You are viewing a plain text version of this content. The canonical link for it is here.
Posted to user@flink.apache.org by Yik San Chan <ev...@gmail.com> on 2021/04/26 12:45:57 UTC

Contradictory docs: python.files config can include not only python files

Hi community,

In
https://ci.apache.org/projects/flink/flink-docs-stable/dev/python/python_config.html,
regarding python.files:

> Attach custom python files for job.

This makes readers think only Python files are allowed here. However, in
https://ci.apache.org/projects/flink/flink-docs-stable/deployment/cli.html#submitting-pyflink-jobs
:

./bin/flink run \
      --python examples/python/table/batch/word_count.py \
      --pyFiles file:///user.txt,hdfs:///$namenode_address/username.txt

It is obviously including .txt file that is not Python files.
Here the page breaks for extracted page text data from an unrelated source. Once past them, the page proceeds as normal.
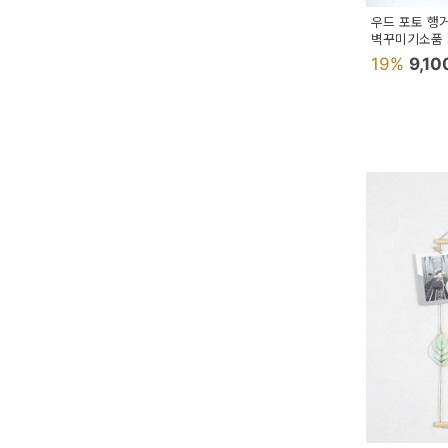
이
우드 포토 행
벤
벽꾸미기소품
19%
9,1
트
기
획
전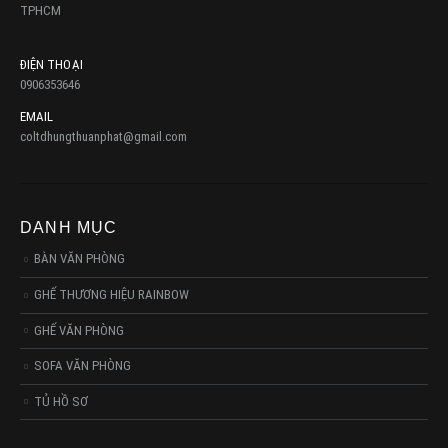
TPHCM
ĐIỆN THOẠI
0906353646
EMAIL
coltdhungthuanphat@gmail.com
DANH MỤC
BÀN VĂN PHÒNG
GHẾ THƯƠNG HIỆU RAINBOW
GHẾ VĂN PHÒNG
SOFA VĂN PHÒNG
TỦ HỒ SƠ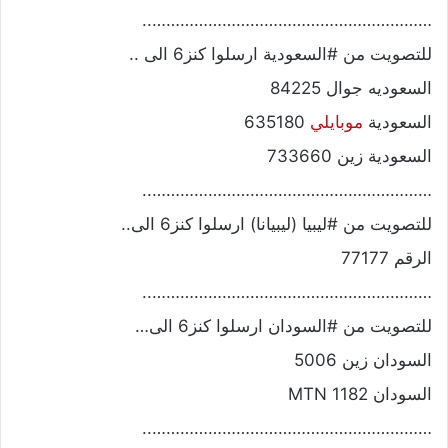
……………………………………………………..
للتصويت من #السعودية ارسلوا كنز6 الى ..
السعوديه جوال 84225
السعودية
موبايلي
635180
السعودية زين 733660
……………………………………………………..
للتصويت من #ليبيا (ليبيانا) ارسلوا كنز6 الى..
الرقم 77177
……………………………………………………..
للتصويت من #السودان ارسلوا كنز6 الى…
السودان زين 5006
السودان MTN 1182
……………………………………………………..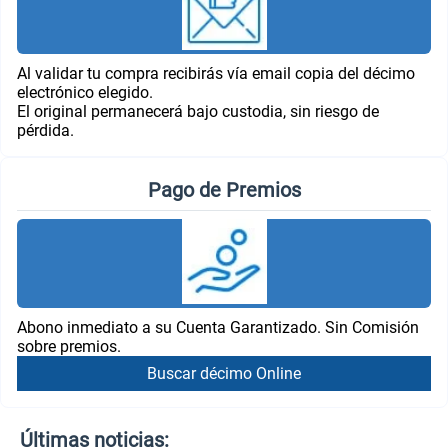
Al validar tu compra recibirás vía email copia del décimo
electrónico elegido.
El original permanecerá bajo custodia, sin riesgo de
pérdida.
Pago de Premios
Abono inmediato a su Cuenta Garantizado. Sin Comisión
sobre premios.
Buscar décimo Online
Últimas noticias: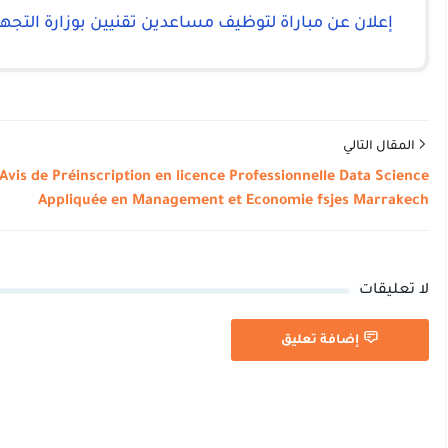
إعلان عن مباراة لتوظيف مساعدين تقنيين بوزارة التجهي
المقال التالي
Avis de Préinscription en licence Professionnelle Data Science
Appliquée en Management et Economie fsjes Marrakech
لا تعليقات
إضافة تعليق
I believe it is contradictory here. Can anyone confirm?

Best,
Yik San

Re: Contradictory docs: python.files config can include not only python files

Posted by Yik San Chan <ev...@gmail.com>.
Hi Dian,

I created a PR to fix the docs. https://github.com/apache/flink/pull/15779

On Tue, Apr 27, 2021 at 2:08 PM Dian Fu <di...@gmail.com> wrote:

> Thanks for the suggestion. It makes sense to me~.
>
> 2021年4月27日 上午10:28,Yik San Chan <ev...@gmail.com> 写道:
>
> Hi Dian,
>
> If that's the case, shall we reword "Attach custom python files for job."
> into "attach custom files that could be put in PYTHONPATH, e.g., .zip,
> .whl, etc."
>
> Best,
> Yik San
>
> On Tue, Apr 27, 2021 at 10:08 AM Dian Fu <di...@gmail.com> wrote:
>
>> Hi Yik San,
>>
>> All the files which could be put in the PYTHONPATH are allowed here, e.g.
>> .zip, .whl, etc.
>>
>> Regards,
>> Dian
>>
>> 2021年4月27日 上午8:16,Yik San Chan <ev...@gmail.com> 写道:
>>
>> Hi Dian,
>>
>> It is still not clear to me - does it only allow Python files (.py), or
>> not?
>>
>> Best,
>> Yik San
>>
>> On Mon, Apr 26, 2021 at 9:15 PM Dian Fu <di...@gmail.com> wrote:
>>
>>> Hi Yik San,
>>>
>>> 1) what `--pyFiles` is used for:
>>> All the files specified via `--pyFiles` will be put in the PYTHONPATH of
>>> the Python worker during execution and then they will be available for the
>>> Python user-defined functions during execution.
>>>
>>> 2) validate for the files passed to `--pyFiles`
>>> Currently it will not validate the files passed to this argument. I also
>>> think that it’s not necessary and not able to perform such kind of check.
>>> Do you have any advice for this?
>>>
>>> Regards,
>>> Dian
>>>
>>> 2021年4月26日 下午8:45,Yik San Chan <ev...@gmail.com> 写道:
>>>
>>> Hi community,
>>>
>>> In
>>> https://ci.apache.org/projects/flink/flink-docs-stable/dev/python/python_config.html,
>>> regarding python.files:
>>>
>>> > Attach custom python files for job.
>>>
>>> This makes readers think only Python files are allowed here. However, in
>>> https://ci.apache.org/projects/flink/flink-docs-stable/deployment/cli.html#submitting-pyflink-jobs
>>> :
>>>
>>> ./bin/flink run \
>>>       --python examples/python/table/batch/word_count.py \
>>>       --pyFiles file:///user.txt,hdfs:///$namenode_address/username.txt
>>>
>>> It is obviously including .txt file that is not Python files.
>>>
>>> I believe it is contradictory here. Can anyone confirm?
>>>
>>> Best,
>>> Yik San
>>>
>>>
>>>
>>
>

Re: Contradictory docs: python.files config can include not only python files

Posted by Dian Fu <di...@gmail.com>.
Thanks for the suggestion. It makes sense to me~. 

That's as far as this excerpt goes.